- Film poster
- Directed by: F. W. Murnau
- Written by: Frank Heller Thea von Harbou Fritz Wendhausen
- Produced by: Erich Pommer
- Starring: Harry Liedtke Mady Christians
- Cinematography: Karl Freund Franz Planer
- Production company: UFA
- Distributed by: UFA
- Release date: 7 January 1924;
- Running time: 80 minutes
- Country: Weimar Republic
- Languages: Silent German intertitles

= The Grand Duke's Finances =

1924 film

The Grand Duke's Finances (Die Finanzen des Großherzogs) is a 1924 silent German comedy film directed by F. W. Murnau.

==Plot==

The Grand Duke's Finances (1924)

The Grand Duke of Abacco is the benevolent ruler of a small and heavily indebted Mediterranean island. The Grand Duke is trying to avoid the usurious money lender, Markowitz, who demands debt repayment. One hope to improve the situation would be a marriage to the wealthy Russian Grand Duchess Olga, who sends the Grand Duke a letter saying she is determined to marry him despite not knowing him, and against the opposition of her brother, the Crown Prince of Russia.
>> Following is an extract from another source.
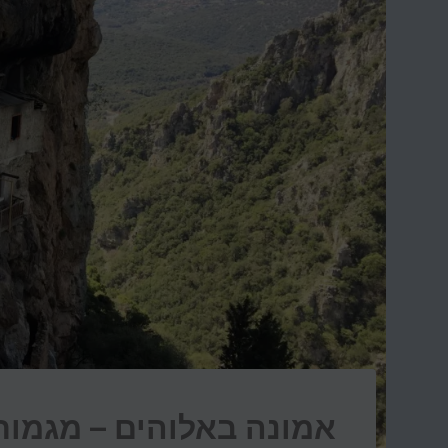
אמונה באלוהים – מגמות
Businessman Mr. Bekker offers a substantial sum of money to exploit a sulphur mine but the Grand Duke is worried it would have negative effects on his subjects. Bekker joins with local conspirators to organize a revolution against the Grand Duke. In addition, the letter from Grand Duchess Olga is fraudulently obtained by Marcowitz.

Thief-detective Phillip Collin, passing as Professor Pelotard, tries to retrieve from Markowitz incriminating letters written by Congressman Isaak. In the process, he also finds the letter from Grand Duchess Olga and replaces it with a copy. Collin asks Isaak for a 50,000 pound loan as his fee, and tells him that he will use it to speculate on Abacco's debt. The Grand Duke decides to go secretly to the continent to retrieve Olga's letter.

Meanwhile, Phillip Collin meets an unknown woman in a café, who asks him to help her hide from her pursuers. He willingly obliges, and later finds out that she is Grand Duchess Olga and that her pursuer is her brother.

The newspapers report on the speculation on Abacco's bonds, on the outbreak of a revolution in Abacco and on the disappearance of the Grand Duke. All regular voyages to Abacco are interrupted but Olga, who now passes as Collins's wife, charters a ship to take her to the island. She agrees to take along the Grand Duke, whom she has not recognised, and who introduced himself as a supporter of the Grand Duke. Marcowitz boards the Russian Crown Prince's warship and convinces him to go to Abacco by showing him his sister's (fake) letter.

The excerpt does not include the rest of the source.